Traditionally IoRs are measured using questionnairs such as [GAD](https://www.hiv.uw.edu/page/mental-health-screening/gad-2), [PHQ](https://www.hiv.uw.edu/page/mental-health-screening/phq-2), [SPF](https://wellmd.stanford.edu/self-assessment.html#professional-fulfillment), and others. 
This library provides the toolset and guidelines to translating validated psychological questionnairs into querried for trained NLP models.  


[^1]: Ling, S., Salazar, J., Liu, Y., Kirchhoff, K., & Amazon, A. (2020). Bertphone: Phonetically-aware encoder representations for utterance-level speaker and language recognition. In Proc. Odyssey 2020 the speaker and language recognition workshop (pp. 9-16).

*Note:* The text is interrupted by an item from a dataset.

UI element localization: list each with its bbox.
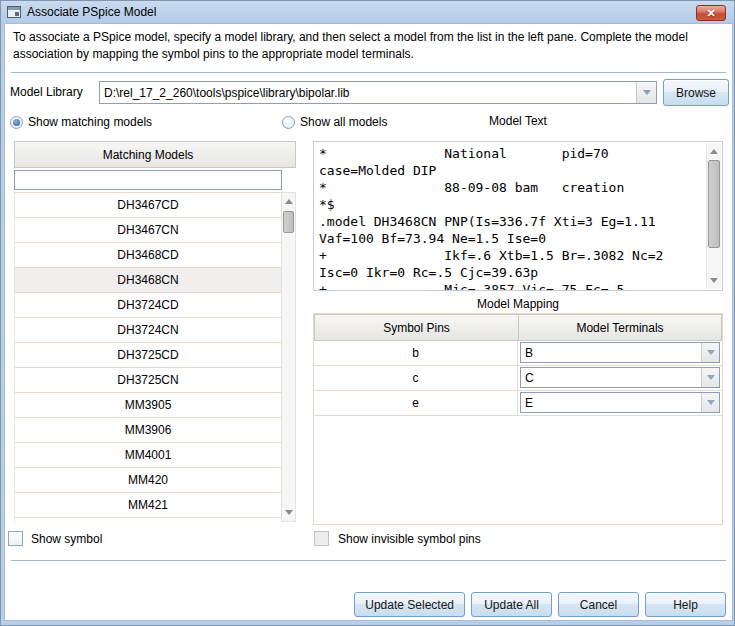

[^2]: Devlin, J., Chang, M. W., Lee, K., & Toutanova, K. (2018). Bert: Pre-training of deep bidirectional transformers for language understanding. arXiv preprint arXiv:1810.04805.
[^3]: Mikolov, T., Sutskever, I., Chen, K., Corrado, G. S., & Dean, J. (2013). Distributed representations of words and phrases and their compositionality. In Advances in neural information processing systems (pp. 3111-3119).
[^4]: Caliskan, A., Bryson, J. J., & Narayanan, A. (2017). Semantics derived automatically from language corpora contain human-like biases. Science, 356(6334), 183-186.‏
[^5]: Antonovsky, A. (1987). Unraveling the mystery of health: How people manage stress and stay well. Jossey-bass.
[^6]: Trockel, M., Bohman, B., Lesure, E., Hamidi, M. S., Welle, D., Roberts, L., & Shanafelt, T. (2018). A brief instrument to assess both burnout and professional fulfillment in physicians: reliability and validity, including correlation with self-reported medical errors, in a sample of resident and practicing physicians. Academic Psychiatry, 42(1), 11-24.
[^7]: Lazarus, R. S., & Folkman, S. (1984). Stress, appraisal, and coping. Springer publishing company.